*** Opening Records shown ***

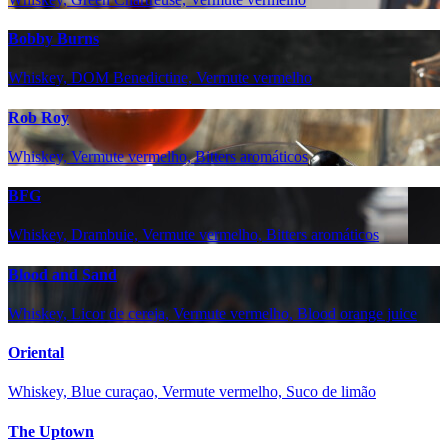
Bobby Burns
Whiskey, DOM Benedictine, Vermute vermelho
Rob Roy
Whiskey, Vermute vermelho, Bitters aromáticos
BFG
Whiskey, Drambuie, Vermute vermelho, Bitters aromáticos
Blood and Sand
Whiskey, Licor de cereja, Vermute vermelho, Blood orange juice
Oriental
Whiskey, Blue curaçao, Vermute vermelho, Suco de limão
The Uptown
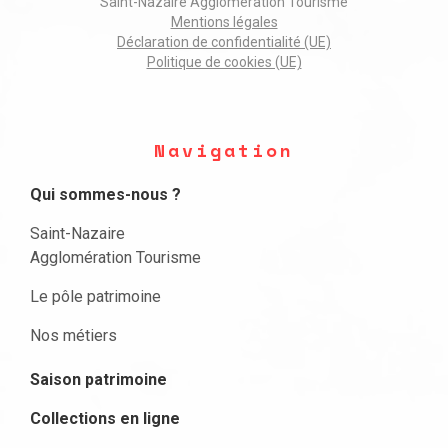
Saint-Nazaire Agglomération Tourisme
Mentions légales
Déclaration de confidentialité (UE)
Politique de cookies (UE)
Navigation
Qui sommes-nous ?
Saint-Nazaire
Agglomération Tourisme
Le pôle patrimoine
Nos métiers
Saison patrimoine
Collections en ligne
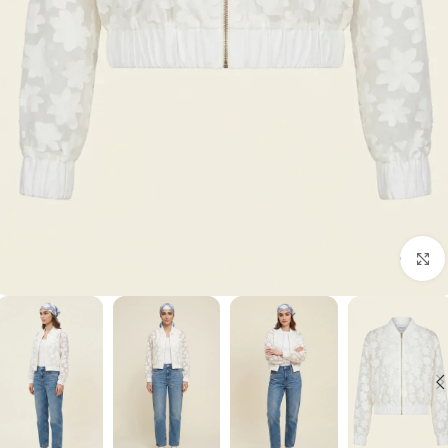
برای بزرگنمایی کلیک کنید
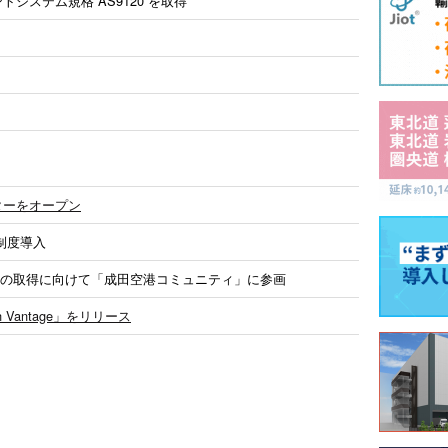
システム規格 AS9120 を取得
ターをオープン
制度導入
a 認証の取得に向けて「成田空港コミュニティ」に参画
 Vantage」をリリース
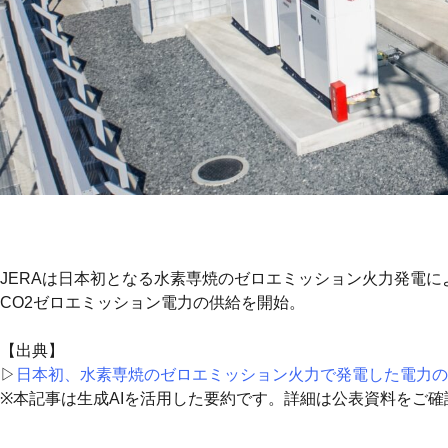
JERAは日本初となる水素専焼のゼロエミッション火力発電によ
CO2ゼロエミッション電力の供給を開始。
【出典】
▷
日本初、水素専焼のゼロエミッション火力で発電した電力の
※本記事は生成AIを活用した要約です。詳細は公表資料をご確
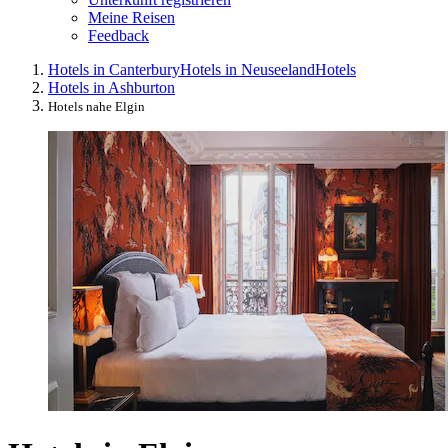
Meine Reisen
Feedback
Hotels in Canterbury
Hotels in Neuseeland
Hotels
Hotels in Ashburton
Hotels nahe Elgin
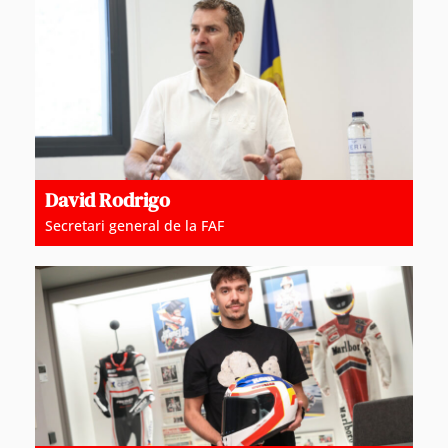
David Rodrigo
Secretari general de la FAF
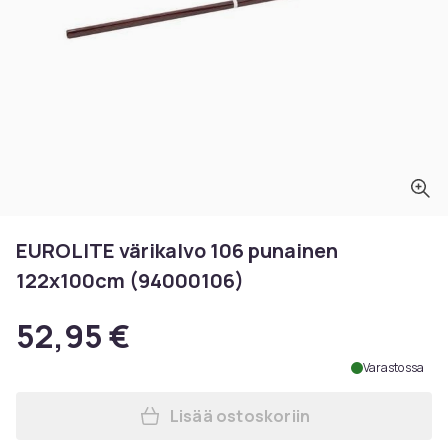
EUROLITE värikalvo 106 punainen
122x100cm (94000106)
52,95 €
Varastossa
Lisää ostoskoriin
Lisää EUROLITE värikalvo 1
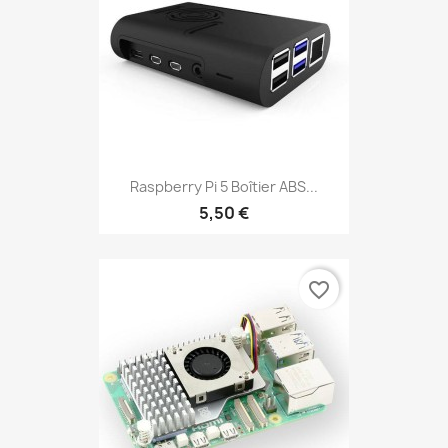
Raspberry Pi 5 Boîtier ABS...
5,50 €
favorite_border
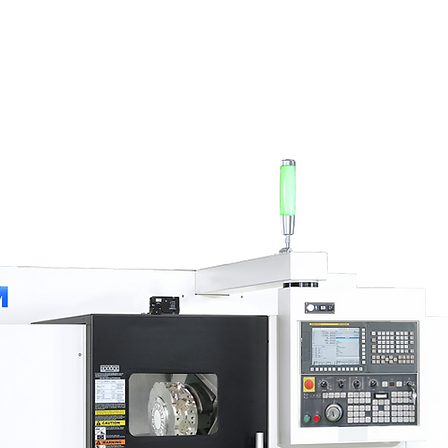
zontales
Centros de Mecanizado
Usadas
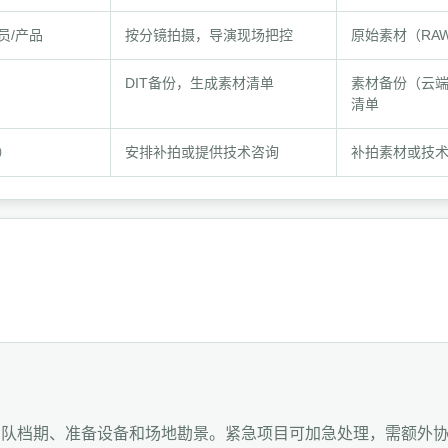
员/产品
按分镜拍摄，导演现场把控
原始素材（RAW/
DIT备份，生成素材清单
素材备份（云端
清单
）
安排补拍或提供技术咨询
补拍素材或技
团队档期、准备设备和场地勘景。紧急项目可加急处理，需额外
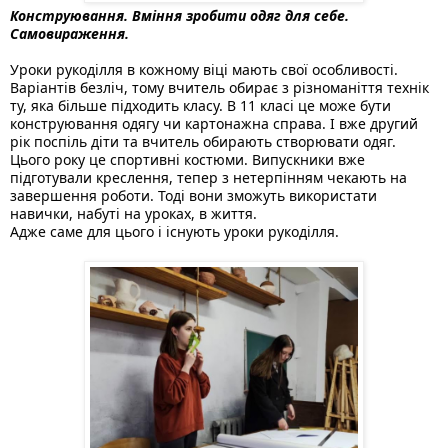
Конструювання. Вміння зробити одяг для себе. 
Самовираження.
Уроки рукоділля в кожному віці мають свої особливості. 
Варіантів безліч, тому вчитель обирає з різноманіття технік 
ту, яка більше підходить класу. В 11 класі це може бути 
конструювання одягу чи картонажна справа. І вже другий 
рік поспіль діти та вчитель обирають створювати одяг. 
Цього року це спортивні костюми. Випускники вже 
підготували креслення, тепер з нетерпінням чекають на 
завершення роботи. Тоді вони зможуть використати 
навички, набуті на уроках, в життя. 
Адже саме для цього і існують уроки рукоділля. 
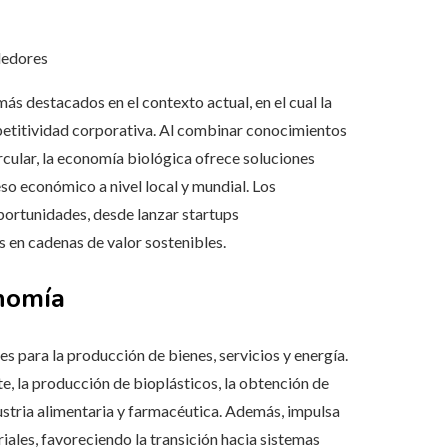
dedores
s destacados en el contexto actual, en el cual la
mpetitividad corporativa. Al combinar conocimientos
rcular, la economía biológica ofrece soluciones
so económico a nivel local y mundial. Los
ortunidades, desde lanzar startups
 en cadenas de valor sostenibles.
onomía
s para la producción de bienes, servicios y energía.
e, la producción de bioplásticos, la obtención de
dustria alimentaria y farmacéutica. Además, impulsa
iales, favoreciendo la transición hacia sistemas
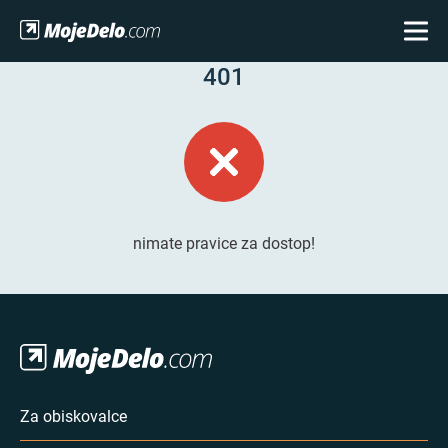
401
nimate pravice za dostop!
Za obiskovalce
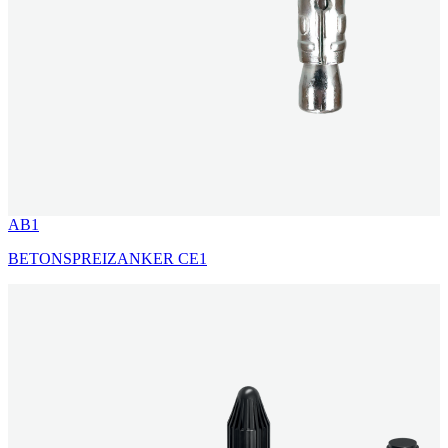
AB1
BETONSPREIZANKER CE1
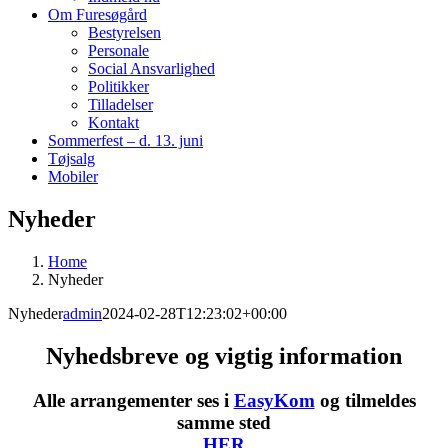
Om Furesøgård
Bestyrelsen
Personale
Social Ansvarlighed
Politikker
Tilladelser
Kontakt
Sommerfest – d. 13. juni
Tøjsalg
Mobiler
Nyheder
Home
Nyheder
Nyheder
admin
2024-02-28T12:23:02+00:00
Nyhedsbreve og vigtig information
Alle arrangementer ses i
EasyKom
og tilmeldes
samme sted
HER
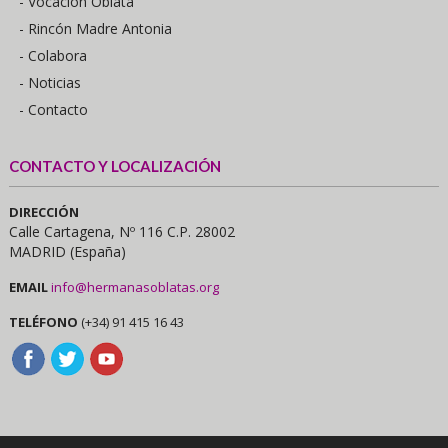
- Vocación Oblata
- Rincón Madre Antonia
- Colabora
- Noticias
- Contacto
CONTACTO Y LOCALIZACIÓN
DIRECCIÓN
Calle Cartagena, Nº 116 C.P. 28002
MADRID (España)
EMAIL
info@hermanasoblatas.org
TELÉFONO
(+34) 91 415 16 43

*** Closing Records shown ***

**What needs to be done:** Every record above, copied exactly and without a single picture, makes up the answer.

**Solution:**
Bobby Burns
Whiskey, DOM Benedictine, Vermute vermelho
Rob Roy
Whiskey, Vermute vermelho, Bitters aromáticos
BFG
Whiskey, Drambuie, Vermute vermelho, Bitters aromáticos
Blood and Sand
Whiskey, Licor de cereja, Vermute vermelho, Blood orange juice
Oriental
Whiskey, Blue curaçao, Vermute vermelho, Suco de limão
The Uptown
Saint-Nazaire Agglomération Tourisme
Mentions légales
Déclaration de confidentialité (UE)
Politique de cookies (UE)
Navigation
Qui sommes-nous ?
Saint-Nazaire
Agglomération Tourisme
Le pôle patrimoine
Nos métiers
Saison patrimoine
Collections en ligne
برای بزرگنمایی کلیک کنید
システム規格 AS9120 を取得
ターをオープン
制度導入
a 認証の取得に向けて「成田空港コミュニティ」に参画
 Vantage」をリリース
JERAは日本初となる水素専焼のゼロエミッション火力発電によ
CO2ゼロエミッション電力の供給を開始。
【出典】
▷
日本初、水素専焼のゼロエミッション火力で発電した電力の
※本記事は生成AIを活用した要約です。詳細は公表資料をご確
Meine Reisen
Feedback
Hotels in Canterbury
Hotels in Neuseeland
Hotels
Hotels in Ashburton
Hotels nahe Elgin
David Rodrigo
Secretari general de la FAF
EUROLITE värikalvo 106 punainen
122x100cm (94000106)
52,95 €
Varastossa
Lisää ostoskoriin
Lisää EUROLITE värikalvo 1
Raspberry Pi 5 Boîtier ABS...
5,50 €
favorite_border
zontales
Centros de Mecanizado
Usadas
员/产品
按分镜拍摄，导演现场把控
原始素材（RAW/
DIT备份，生成素材清单
素材备份（云端
清单
）
安排补拍或提供技术咨询
补拍素材或技
团队档期、准备设备和场地勘景。紧急项目可加急处理，需额外
Конструювання. Вміння зробити одяг для себе. 
Самовираження.
Уроки рукоділля в кожному віці мають свої особливості. 
Варіантів безліч, тому вчитель обирає з різноманіття технік 
ту, яка більше підходить класу. В 11 класі це може бути 
конструювання одягу чи картонажна справа. І вже другий 
рік поспіль діти та вчитель обирають створювати одяг. 
Цього року це спортивні костюми. Випускники вже 
підготували креслення, тепер з нетерпінням чекають на 
завершення роботи. Тоді вони зможуть використати 
навички, набуті на уроках, в життя. 
Адже саме для цього і існують уроки рукоділля. 
dedores
s destacados en el contexto actual, en el cual la
mpetitividad corporativa. Al combinar conocimientos
rcular, la economía biológica ofrece soluciones
so económico a nivel local y mundial. Los
ortunidades, desde lanzar startups
 en cadenas de valor sostenibles.
onomía
s para la producción de bienes, servicios y energía.
e, la producción de bioplásticos, la obtención de
dustria alimentaria y farmacéutica. Además, impulsa
iales, favoreciendo la transición hacia sistemas
401
nimate pravice za dostop!
Za obiskovalce
AB1
BETONSPREIZANKER CE1
Om Furesøgård
Bestyrelsen
Personale
Social Ansvarlighed
Politikker
Tilladelser
Kontakt
Sommerfest – d. 13. juni
Tøjsalg
Mobiler
Nyheder
Home
Nyheder
Nyheder
admin
2024-02-28T12:23:02+00:00
Nyhedsbreve og vigtig information
Alle arrangementer ses i
EasyKom
og tilmeldes
samme sted
HER
- Vocación Oblata
- Rincón Madre Antonia
- Colabora
- Noticias
- Contacto
CONTACTO Y LOCALIZACIÓN
DIRECCIÓN
Calle Cartagena, Nº 116 C.P. 28002
MADRID (España)
EMAIL
info@hermanasoblatas.org
TELÉFONO
(+34) 91 415 16 43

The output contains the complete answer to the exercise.